Oh well, I guess I just have to wait for the stuff I want. I mean hell I waited like 3 1/2 months for rims so I guess I can wait 2 months for a brand new car. 

Anybody else have a 3.5SE with the following packages:

5 speed
Super black
Charcoal interior
Leather/Sport package
ABS/Side airbags
Side Sills

Just curious.


----------



## Centurion (Sep 5, 2002)

I don't want to burst your bubble but Nissan _requires_ a "tech" to test drive it before you can take delivery. It is part of the pre-delivery inspection process and must be done for liability reasons.I used to work at a Nissan dealer so that's how I know. But i do feel your pain...I would hate the idea of a grease monkey beating on my new car too, but what can you do.


----------



## jtkz13 (Dec 31, 2002)

They do it at the dealership? If so couldnt I just go along with them?


----------



## MakoMeat (Dec 4, 2002)

jtkz13 said:


> *Anybody else have a 3.5SE with the following.... ABS/Side *



I got something close:

2003 3.5 SE
Auto
Black on Black
Leather Sport Package
ABS/TSC/AirBags
Side Sils & Rear Splash gards
Farcory Chromed Wheels

You'll like the combo, its great!


----------



## jtkz13 (Dec 31, 2002)

Well actually I could have gotten your combo quite easily. The difficult part was the 5 speed. Like I said there were only 139 5 speed 3.5SSE's in the entire nation.


----------



## Centurion (Sep 5, 2002)

jtkz13 said:


> *They do it at the dealership? If so couldnt I just go along with them? *


I suppose that's possible. Just (nicely) tell the salesman it's a condition of the sale.


----------



## jtkz13 (Dec 31, 2002)

I would rather them not do it, but i can see why they have to. I alreday told them I wanted all the plastic left on, and no dealer prep done. So, I don't see how this could be a deal at all.

Thanks for the info.


----------



## Centurion (Sep 5, 2002)

They let you keep the plastic on it?? It says in bold letters "must be removed by dealer." Looks like you got a cooperative dealer.


----------



## MakoMeat (Dec 4, 2002)

jtkz13 said:


> *Well actually I could have gotten your combo quite easily. The difficult part was the 5 speed. Like I said there were only 139 5 speed 3.5SSE's in the entire nation.  *


That’s funny! When I was looking last October found many 5-speed SE in black but no autos. Waited for 2 weeks for the train to come in with my car. lol


----------



## Runnin' Scared (Nov 8, 2002)

When I was looking at Altima's I wanted a black 3.5SE 5-speed with sunroof, didn't really care much about the other options. I drove past my dealer one day and saw a black 3.5, so I stopped and checked it out. It was a 5-speed, and three days later I was driving it home. I guess I kinda lucked out because the 5-speeds are hard to come by. Hopefully I won't have too much trouble when I try to sell it (of course, that won't be anytime soon).

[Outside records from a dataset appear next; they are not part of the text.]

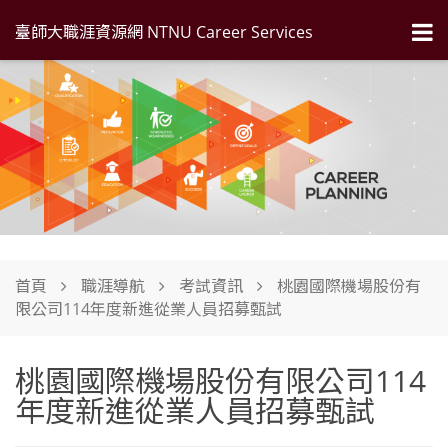
臺師大職涯資源網 NTNU Career Services
首頁
職涯導航
考試資訊
桃園國際機場股份有
限公司114年度新進從業人員招募甄試
桃園國際機場股份有限公司114
年度新進從業人員招募甄試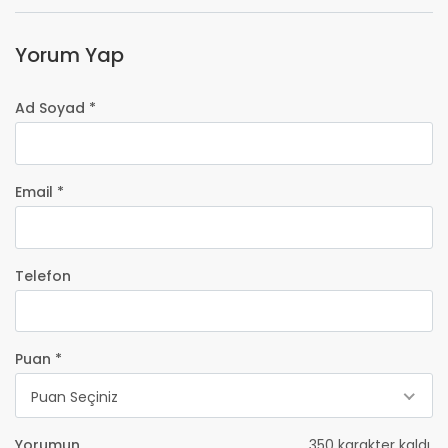
Yorum Yap
Ad Soyad *
Email *
Telefon
Puan *
Puan Seçiniz
Yorumun
350
karakter kaldı.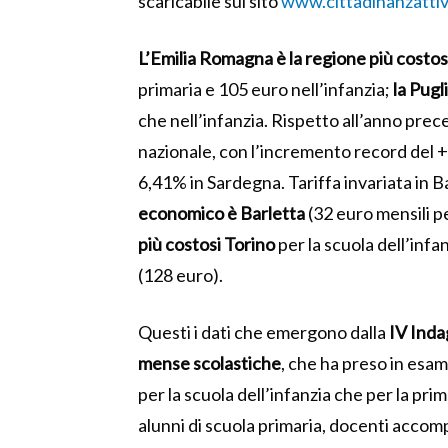
scaricabile sul sito
www.cittadinanzattiv
L’Emilia Romagna è la regione più costo
primaria e 105 euro nell’infanzia;
la Pugl
che nell’infanzia. Rispetto all’anno prece
nazionale, con l’incremento record del +
6,41% in Sardegna. Tariffa invariata in B
economico è Barletta
(32 euro mensili pe
più costosi Torino
per la scuola dell’infa
(128 euro).
Questi i dati che emergono dalla
IV Indag
mense scolastiche
, che ha preso in esame
per la scuola dell’infanzia che per la prim
alunni di scuola primaria, docenti accom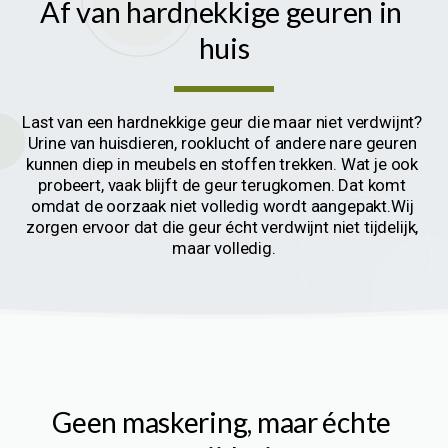
Af van hardnekkige geuren in 
huis
Last van een hardnekkige geur die maar niet verdwijnt? 
Urine van huisdieren, rooklucht of andere nare geuren 
kunnen diep in meubels en stoffen trekken. Wat je ook 
probeert, vaak blijft de geur terugkomen. Dat komt 
omdat de oorzaak niet volledig wordt aangepakt.Wij 
zorgen ervoor dat die geur écht verdwijnt niet tijdelijk, 
maar volledig.
Geen maskering, maar échte 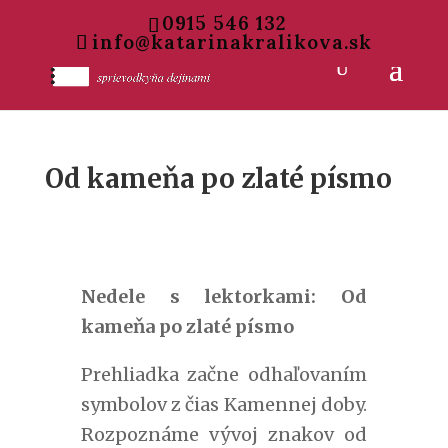
0915 546 132
info@katarinakralikova.sk
Od kameňa po zlaté písmo
Nedele s lektorkami: Od
kameňa po zlaté písmo
Prehliadka začne odhaľovaním
symbolov z čias Kamennej doby.
Rozpoznáme vývoj znakov od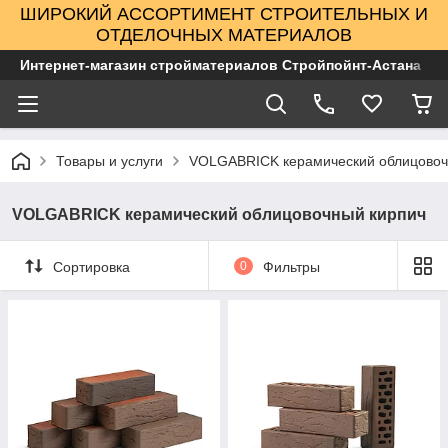
ШИРОКИЙ АССОРТИМЕНТ СТРОИТЕЛЬНЫХ И
ОТДЕЛОЧНЫХ МАТЕРИАЛОВ
Интернет-магазин стройматериалов Стройпойнт-Астана
Товары и услуги
VOLGABRICK керамический облицовоч
VOLGABRICK керамический облицовочный кирпич
Сортировка
0
Фильтры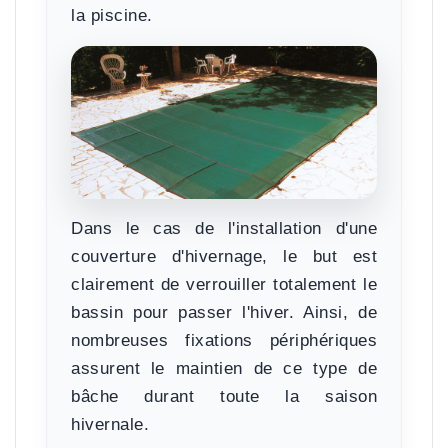
la piscine
.
Dans le cas de l'installation d'une
couverture d'hivernage, le but est
clairement de verrouiller totalement le
bassin pour passer l'hiver. Ainsi, de
nombreuses fixations périphériques
assurent le maintien de ce type de
bâche durant toute la saison
hivernale.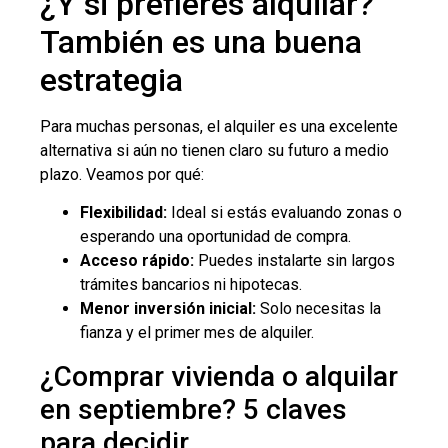
¿Y si prefieres alquilar?
También es una buena
estrategia
Para muchas personas, el alquiler es una excelente
alternativa si aún no tienen claro su futuro a medio
plazo. Veamos por qué:
Flexibilidad:
Ideal si estás evaluando zonas o
esperando una oportunidad de compra.
Acceso rápido:
Puedes instalarte sin largos
trámites bancarios ni hipotecas.
Menor inversión inicial:
Solo necesitas la
fianza y el primer mes de alquiler.
¿Comprar vivienda o alquilar
en septiembre? 5 claves
para decidir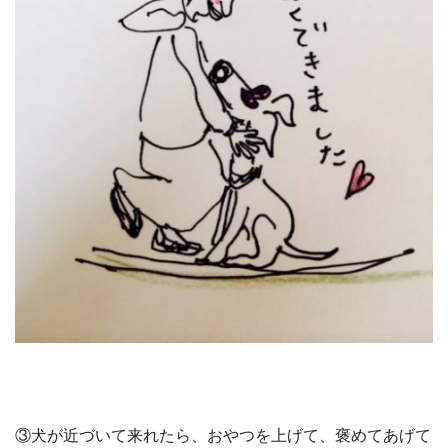
③犬が近づいて来れたら、おやつを上げて、褒めてあげて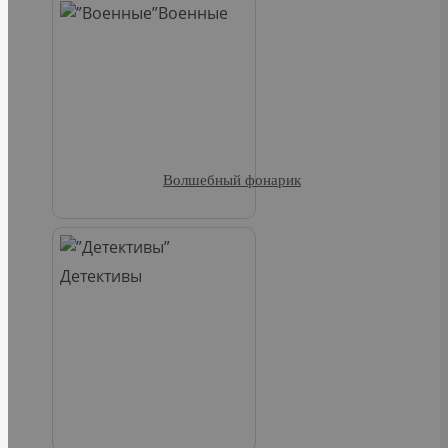
Военные
Волшебный фонарик
Детективы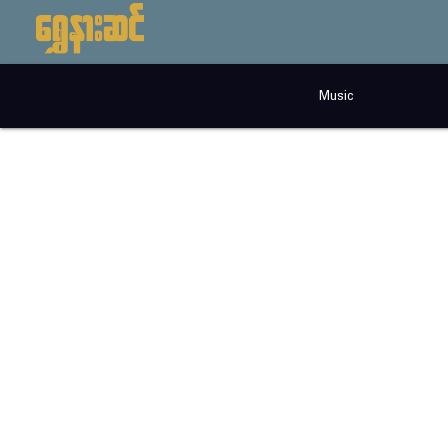
Music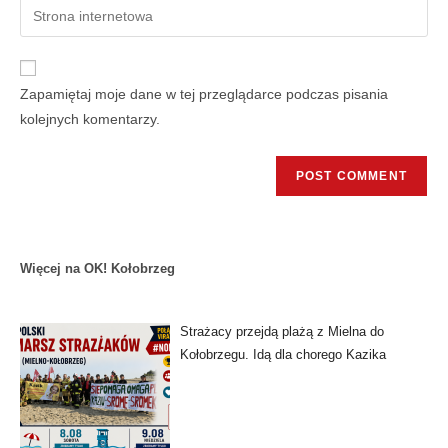
Zapamiętaj moje dane w tej przeglądarce podczas pisania
kolejnych komentarzy.
Więcej na OK! Kołobrzeg
Strażacy przejdą plażą z Mielna do
Kołobrzegu. Idą dla chorego Kazika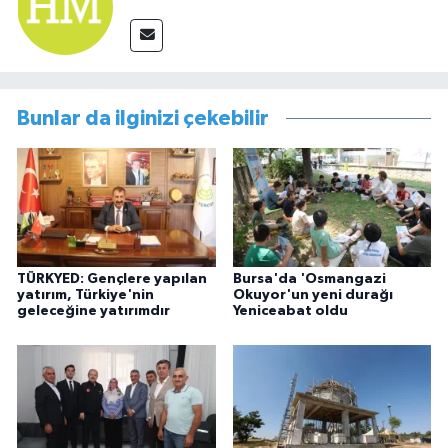
Bunlar da ilginizi çekebilir
TÜRKYED: Gençlere yapılan
Bursa'da 'Osmangazi
yatırım, Türkiye'nin
Okuyor'un yeni durağı
geleceğine yatırımdır
Yeniceabat oldu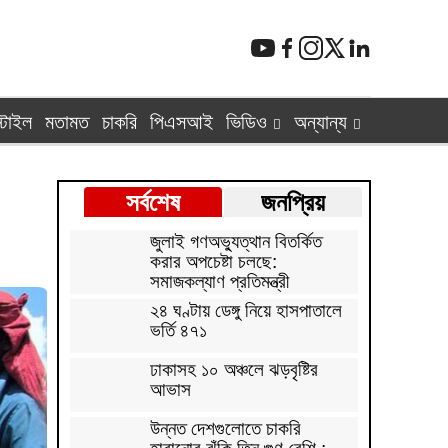
্টাইল
মতামত
চাকরি
পিএসআই
ভিডিও
অন্যান্য
সর্বশেষ
জনপ্রিয়
জুলাই গণঅভ্যুত্থান বিতর্কিত
করার অপচেষ্টা চলছে:
সমাজকল্যাণ প্রতিমন্ত্রী
২৪ ঘণ্টায় ডেঙ্গু নিয়ে হাসপাতালে
ভর্তি ৪৭১
ঢাকাসহ ১০ অঞ্চলে ঝড়বৃষ্টির
আভাস
উন্নত দেশগুলোতে চাকরি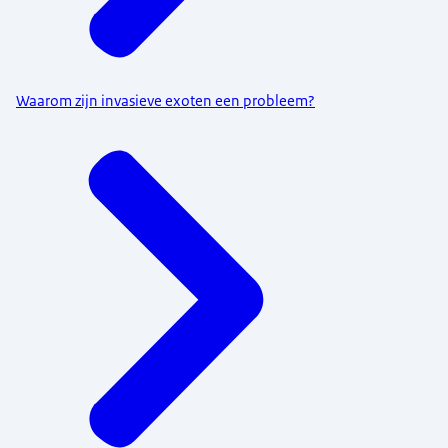
Waarom zijn invasieve exoten een probleem?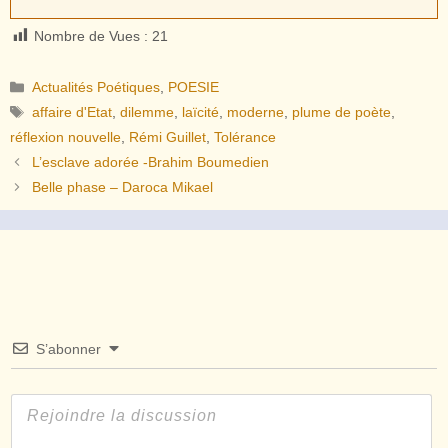
Nombre de Vues :
21
Catégories
Actualités Poétiques
,
POESIE
Étiquettes
affaire d'Etat
,
dilemme
,
laïcité
,
moderne
,
plume de poète
,
réflexion nouvelle
,
Rémi Guillet
,
Tolérance
L’esclave adorée -Brahim Boumedien
Belle phase – Daroca Mikael
S’abonner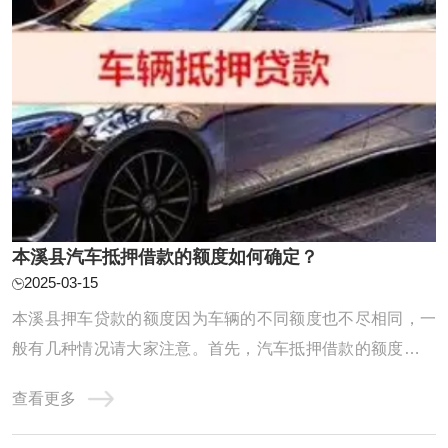
本溪县汽车抵押借款的额度如何确定？
2025-03-15
本溪县押车贷款的额度因为车辆的不同额度也不尽相同，一
般有几种情况请大家注意。首先，汽车抵押借款的额度与汽
车的价值紧密相关。汽车的价值越高，所能获得的借款额度
查看更多
也就相应越高，但通常不会超过汽车自身的价值。在评估汽
车价值时，会综合考虑车辆的品牌、车况以及市场需求等多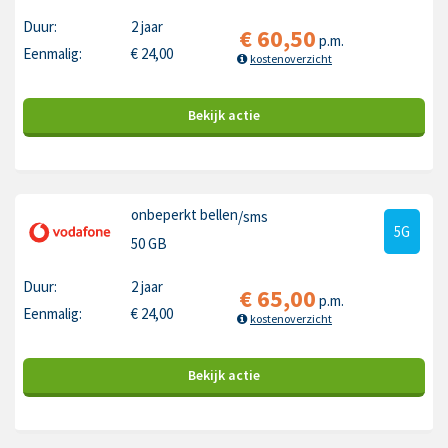
Duur:
2 jaar
€
60,50
p.m.
Eenmalig:
€
24,00
kostenoverzicht
Bekijk
actie
onbeperkt bellen
/sms
5G
50 GB
Duur:
2 jaar
€
65,00
p.m.
Eenmalig:
€
24,00
kostenoverzicht
Bekijk
actie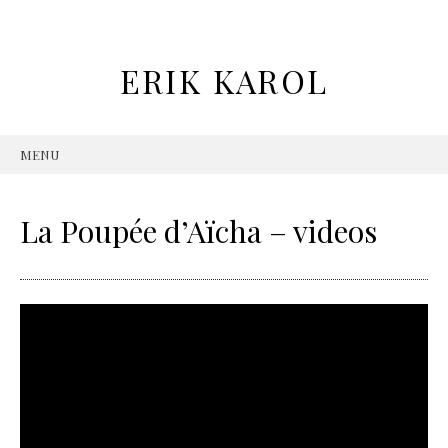
ERIK KAROL
MENU
SKIP TO CONTENT
La Poupée d’Aïcha – videos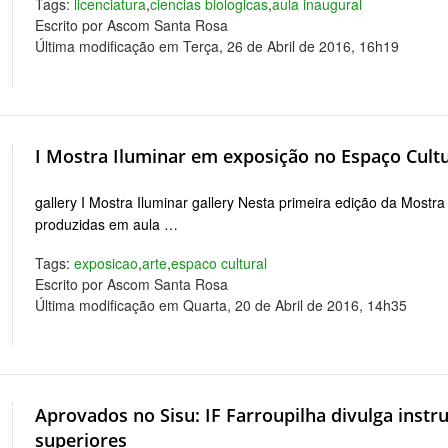
Tags:
licenciatura
,
ciencias biologicas
,
aula inaugural
Escrito por Ascom Santa Rosa
Última modificação em Terça, 26 de Abril de 2016, 16h19
I Mostra Iluminar em exposição no Espaço Cultu
gallery I Mostra Iluminar gallery Nesta primeira edição da Mostr
produzidas em aula …
Tags:
exposicao
,
arte
,
espaco cultural
Escrito por Ascom Santa Rosa
Última modificação em Quarta, 20 de Abril de 2016, 14h35
Aprovados no Sisu: IF Farroupilha divulga instr
superiores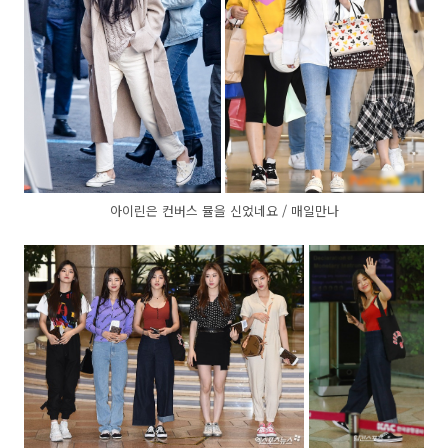
아이린은 컨버스 뮬을 신었네요 / 매일만나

The one option I would have liked to have gotten with it was the Bose. I figure I can always add leather, but I liked the Bose system better than the base one I have.


----------



## jtkz13 (Dec 31, 2002)

Well I wanted it fully loaded because I plan on keeping it for a long time, and I would regret not getting the options I wanted. It was really hard to find the side airbag/abs package, but I need it as it's my winter driver up here in metro Detroit.


----------



## [email protected] (Nov 13, 2002)

I have proactually the same combo as well:

Super black
3.5
5-speed
Leather sport package
ABS/air back package
charcoal interior

You'll definitely love it 

And yeah it is pretty rare, I had to have mine factory ordered...waited for a long time before I got mine.

Are you going to do any aftermarket stuff to it?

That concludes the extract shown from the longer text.